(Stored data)

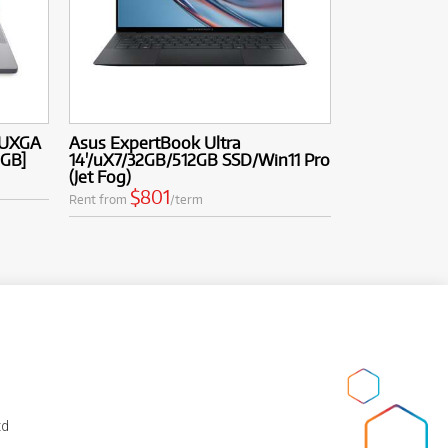
WUXGA
Asus ExpertBook Ultra
2GB]
14'/uX7/32GB/512GB SSD/Win11 Pro
(Jet Fog)
$801
Rent from
/term
td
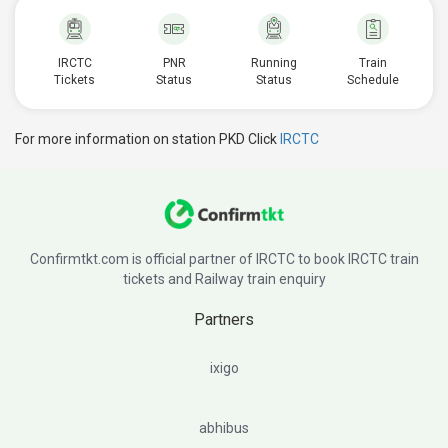
IRCTC
PNR
Running
Train
Tickets
Status
Status
Schedule
For more information on station PKD Click
IRCTC
Confirmtkt.com is official partner of IRCTC to book IRCTC train
tickets and Railway train enquiry
Partners
ixigo
abhibus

:: Aim of the exercise ::
Transcribe only the trailing portion of the entries above: the line that contains "Confirmtkt.com is official" and each line after it.

:: Output ::
Confirmtkt.com is official partner of IRCTC to book IRCTC train
tickets and Railway train enquiry
Partners
ixigo
abhibus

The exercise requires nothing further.